13They brought to the Pharisees the man who had formerly been blind. 14Now it was a sabbath day when Jesus made the mud and opened his eyes. 15Then the Pharisees also began to ask him how he had received his sight. He said to them, “He put mud on my eyes. Then I washed, and now I see.” 16Some of the Pharisees said, “This man is not from God, for he does not observe the sabbath.” But others said, “How can a man who is a sinner perform such signs?” And they were divided. 17So they said again to the blind man, “What do you say about him? It was your eyes he opened.” He said, “He is a prophet.”
18The Jews did not believe that he had been blind and had received his sight until they called the parents of the man who had received his sight 19and asked them, “Is this your son, who you say was born blind? How then does he now see?” 20His parents answered, “We know that this is our son, and that he was born blind; 21but we do not know how it is that now he sees, nor do we know who opened his eyes. Ask him; he is of age. He will speak for himself.” 22His parents said this because they were afraid of the Jews; for the Jews had already agreed that anyone who confessed Jesus to be the Messiah would be put out of the synagogue. 23Therefore his parents said, “He is of age; ask him.”
24So for the second time they called the man who had been blind, and they said to him, “Give glory to God! We know that this man is a sinner.” 25He answered, “I do not know whether he is a sinner. One thing I do know, that though I was blind, now I see.” 26They said to him, “What did he do to you? How did he open your eyes?” 27He answered them, “I have told you already, and you would not listen. Why do you want to hear it again? Do you also want to become his disciples?” 28Then they reviled him, saying, “You are his disciple, but we are disciples of Moses. 29We know that God has spoken to Moses, but as for this man, we do not know where he comes from.” 30The man answered, “Here is an astonishing thing! You do not know where he comes from, and yet he opened my eyes. 31We know that God does not listen to sinners, but he does listen to one who worships him and obeys his will. 32Never since the world began has it been heard that anyone opened the eyes of a person born blind. 33If this man were not from God, he could do nothing.” 34They answered him, “You were born entirely in sins, and are you trying to teach us?” And they drove him out.
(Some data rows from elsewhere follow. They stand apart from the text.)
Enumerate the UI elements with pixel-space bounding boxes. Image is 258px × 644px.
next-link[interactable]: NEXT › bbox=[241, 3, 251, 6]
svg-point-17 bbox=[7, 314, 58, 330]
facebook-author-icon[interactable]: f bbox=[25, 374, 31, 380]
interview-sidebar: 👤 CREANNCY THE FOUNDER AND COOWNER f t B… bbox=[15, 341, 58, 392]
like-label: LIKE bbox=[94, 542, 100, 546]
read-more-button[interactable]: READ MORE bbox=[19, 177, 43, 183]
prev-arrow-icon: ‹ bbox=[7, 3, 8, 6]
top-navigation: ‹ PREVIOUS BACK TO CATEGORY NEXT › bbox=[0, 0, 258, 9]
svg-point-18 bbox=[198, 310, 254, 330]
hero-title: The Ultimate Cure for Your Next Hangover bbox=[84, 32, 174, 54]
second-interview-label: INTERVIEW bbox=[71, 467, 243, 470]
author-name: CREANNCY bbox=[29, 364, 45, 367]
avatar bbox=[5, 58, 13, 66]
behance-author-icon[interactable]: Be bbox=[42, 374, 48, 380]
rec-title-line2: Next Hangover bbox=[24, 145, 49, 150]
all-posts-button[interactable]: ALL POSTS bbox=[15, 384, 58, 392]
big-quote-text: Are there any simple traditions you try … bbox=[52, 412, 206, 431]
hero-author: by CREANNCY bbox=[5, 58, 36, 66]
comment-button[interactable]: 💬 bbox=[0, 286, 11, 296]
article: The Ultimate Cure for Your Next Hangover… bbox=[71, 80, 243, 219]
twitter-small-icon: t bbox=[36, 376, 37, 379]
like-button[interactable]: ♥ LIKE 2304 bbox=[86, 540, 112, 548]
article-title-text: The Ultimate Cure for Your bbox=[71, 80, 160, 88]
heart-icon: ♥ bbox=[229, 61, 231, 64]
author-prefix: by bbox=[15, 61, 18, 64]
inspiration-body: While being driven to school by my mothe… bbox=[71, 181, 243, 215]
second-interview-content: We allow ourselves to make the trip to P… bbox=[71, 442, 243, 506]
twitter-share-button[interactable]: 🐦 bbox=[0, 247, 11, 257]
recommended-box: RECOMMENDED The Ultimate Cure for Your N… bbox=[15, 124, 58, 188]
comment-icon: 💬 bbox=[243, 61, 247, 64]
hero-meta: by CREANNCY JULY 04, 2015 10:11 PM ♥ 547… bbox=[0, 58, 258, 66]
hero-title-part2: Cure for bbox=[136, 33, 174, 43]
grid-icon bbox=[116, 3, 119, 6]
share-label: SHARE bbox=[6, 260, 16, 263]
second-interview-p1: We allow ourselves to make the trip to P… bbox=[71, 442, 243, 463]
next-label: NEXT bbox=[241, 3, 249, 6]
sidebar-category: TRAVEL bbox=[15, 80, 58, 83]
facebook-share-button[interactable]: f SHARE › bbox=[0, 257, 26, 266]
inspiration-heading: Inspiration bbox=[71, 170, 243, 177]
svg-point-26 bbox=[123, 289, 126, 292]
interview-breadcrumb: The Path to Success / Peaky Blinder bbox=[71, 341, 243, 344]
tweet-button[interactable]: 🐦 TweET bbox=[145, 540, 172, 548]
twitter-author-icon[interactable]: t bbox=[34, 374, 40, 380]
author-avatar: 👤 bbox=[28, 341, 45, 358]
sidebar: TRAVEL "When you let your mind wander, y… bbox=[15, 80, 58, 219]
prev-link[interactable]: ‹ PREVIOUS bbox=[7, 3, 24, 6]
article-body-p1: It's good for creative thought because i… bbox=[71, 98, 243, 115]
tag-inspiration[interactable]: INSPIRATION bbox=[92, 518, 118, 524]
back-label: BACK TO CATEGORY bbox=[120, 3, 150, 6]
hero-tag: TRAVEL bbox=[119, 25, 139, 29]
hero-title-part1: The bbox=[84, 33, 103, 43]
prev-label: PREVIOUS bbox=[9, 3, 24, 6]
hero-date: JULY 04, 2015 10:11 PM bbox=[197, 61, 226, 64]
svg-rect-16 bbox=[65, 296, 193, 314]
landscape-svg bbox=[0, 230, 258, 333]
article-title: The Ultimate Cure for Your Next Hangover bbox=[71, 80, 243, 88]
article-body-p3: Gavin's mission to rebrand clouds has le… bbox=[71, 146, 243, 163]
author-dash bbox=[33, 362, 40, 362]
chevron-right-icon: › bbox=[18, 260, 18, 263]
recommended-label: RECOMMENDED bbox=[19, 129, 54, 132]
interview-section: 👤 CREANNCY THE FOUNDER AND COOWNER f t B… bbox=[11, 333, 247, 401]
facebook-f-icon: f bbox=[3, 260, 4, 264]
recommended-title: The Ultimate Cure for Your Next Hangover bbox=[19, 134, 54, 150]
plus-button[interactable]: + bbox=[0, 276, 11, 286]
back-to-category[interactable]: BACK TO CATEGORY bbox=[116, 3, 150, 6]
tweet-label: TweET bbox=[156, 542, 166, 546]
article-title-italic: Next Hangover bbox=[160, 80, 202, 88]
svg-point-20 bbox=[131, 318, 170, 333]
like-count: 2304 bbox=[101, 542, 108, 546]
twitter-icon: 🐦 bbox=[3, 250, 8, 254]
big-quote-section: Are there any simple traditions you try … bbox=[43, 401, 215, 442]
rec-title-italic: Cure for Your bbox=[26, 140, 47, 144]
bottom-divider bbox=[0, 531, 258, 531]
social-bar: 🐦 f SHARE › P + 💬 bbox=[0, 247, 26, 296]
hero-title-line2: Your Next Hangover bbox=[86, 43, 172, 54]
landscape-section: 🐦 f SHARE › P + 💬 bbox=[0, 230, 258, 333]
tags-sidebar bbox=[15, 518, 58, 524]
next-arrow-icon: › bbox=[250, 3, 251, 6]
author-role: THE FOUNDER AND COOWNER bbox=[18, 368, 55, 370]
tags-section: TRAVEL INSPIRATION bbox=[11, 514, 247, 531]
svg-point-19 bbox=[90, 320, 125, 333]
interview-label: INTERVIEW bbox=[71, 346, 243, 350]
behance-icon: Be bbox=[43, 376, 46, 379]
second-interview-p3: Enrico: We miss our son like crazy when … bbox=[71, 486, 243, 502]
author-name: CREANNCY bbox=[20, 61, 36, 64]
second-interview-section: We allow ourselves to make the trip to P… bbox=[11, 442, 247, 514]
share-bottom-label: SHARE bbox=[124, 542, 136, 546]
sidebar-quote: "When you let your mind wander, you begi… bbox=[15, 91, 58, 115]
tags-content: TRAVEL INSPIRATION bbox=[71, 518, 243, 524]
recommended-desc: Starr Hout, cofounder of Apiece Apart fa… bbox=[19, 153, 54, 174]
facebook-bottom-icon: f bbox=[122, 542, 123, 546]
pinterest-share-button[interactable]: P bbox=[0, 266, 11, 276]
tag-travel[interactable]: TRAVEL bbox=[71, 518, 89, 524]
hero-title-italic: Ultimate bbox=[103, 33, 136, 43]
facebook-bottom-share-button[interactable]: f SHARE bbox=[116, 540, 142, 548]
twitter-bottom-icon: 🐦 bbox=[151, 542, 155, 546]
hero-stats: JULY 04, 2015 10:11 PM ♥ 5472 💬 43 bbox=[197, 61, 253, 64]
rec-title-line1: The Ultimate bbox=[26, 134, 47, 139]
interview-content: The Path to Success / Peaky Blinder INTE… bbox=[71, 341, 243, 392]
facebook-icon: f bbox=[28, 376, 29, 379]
35Jesus heard that they had driven him out, and when he found him, he said, “Do you believe in the Son of Man?” 36He answered, “And who is he, sir? Tell me, so that I may believe in him.” 37Jesus said to him, “You have seen him, and the one speaking with you is he.” 38He said, “Lord, I believe.” And he worshiped him. 39Jesus said, “I came into this world for judgment so that those who do not see may see, and those who do see may become blind.” 40Some of the Pharisees near him heard this and said to him, “Surely we are not blind, are we?” 41Jesus said to them, “If you were blind, you would not have sin. But now that you say, ‘We see,’ your sin remains.” – John 9:1-41
I invite you to think for a moment about all the incredible technology at our disposal in this moment in time. Probably many of you are carrying right now in your pockets a device that sends information to and from space in order to access all the knowledge of the world at the swipe of a finger. Now Imagine traveling back 100 years ago with just such a smartphone – even without the internet and cell service to connect it, people would be baffled by its capacity and at the time they would have had a hard time even imagining it as a concept much less a reality.
Or think about 1000 years ago when many still believed the earth to be flat, despite early Greek philosophers having more or less proven that the earth was round. Today we would laugh at their notions as backward or silly because we’ve not only sailed and flown around the globe but been able to view it from space. All of which would have been merely a fanciful dream to someone in the Middle Ages.
And that makes me wonder – what is it that I believe now that will become a relic of the past in 50 years or 100 years or 1000 years? What sort of limitations do I assume are inherent in the world that will become obsolete in the future? Where does my imagination fail in picturing what is possible?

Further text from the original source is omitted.